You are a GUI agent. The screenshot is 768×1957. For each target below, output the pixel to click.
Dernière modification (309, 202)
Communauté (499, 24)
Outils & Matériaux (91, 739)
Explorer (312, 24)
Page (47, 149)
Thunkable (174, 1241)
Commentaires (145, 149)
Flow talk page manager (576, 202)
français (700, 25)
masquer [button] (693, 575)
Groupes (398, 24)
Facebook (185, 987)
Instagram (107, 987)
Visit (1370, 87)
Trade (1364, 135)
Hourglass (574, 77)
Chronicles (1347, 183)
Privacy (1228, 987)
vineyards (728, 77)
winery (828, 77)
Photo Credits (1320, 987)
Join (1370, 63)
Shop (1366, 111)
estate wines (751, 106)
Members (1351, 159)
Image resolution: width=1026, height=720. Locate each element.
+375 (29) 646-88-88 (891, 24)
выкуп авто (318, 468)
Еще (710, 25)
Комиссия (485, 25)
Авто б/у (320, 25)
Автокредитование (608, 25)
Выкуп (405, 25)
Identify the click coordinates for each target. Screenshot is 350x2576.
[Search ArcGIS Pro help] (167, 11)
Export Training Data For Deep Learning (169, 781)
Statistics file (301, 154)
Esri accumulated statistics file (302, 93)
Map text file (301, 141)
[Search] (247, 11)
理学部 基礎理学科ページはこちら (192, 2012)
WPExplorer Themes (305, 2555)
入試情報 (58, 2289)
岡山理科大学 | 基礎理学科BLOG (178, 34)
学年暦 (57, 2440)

---+---

WHAT THE TASK REQUIRES: Set down, exactly as they stand above, the lines starting with the line with "Communauté (499, 24)" and going on through the line with "646-88-88 (891, 24)", and no others.

ANSWER FOR THE TASK:
Communauté (499, 24)
Outils & Matériaux (91, 739)
Explorer (312, 24)
Page (47, 149)
Thunkable (174, 1241)
Commentaires (145, 149)
Flow talk page manager (576, 202)
français (700, 25)
masquer [button] (693, 575)
Groupes (398, 24)
Facebook (185, 987)
Instagram (107, 987)
Visit (1370, 87)
Trade (1364, 135)
Hourglass (574, 77)
Chronicles (1347, 183)
Privacy (1228, 987)
vineyards (728, 77)
winery (828, 77)
Photo Credits (1320, 987)
Join (1370, 63)
Shop (1366, 111)
estate wines (751, 106)
Members (1351, 159)
Image resolution: width=1026, height=720. Locate each element.
+375 (29) 646-88-88 (891, 24)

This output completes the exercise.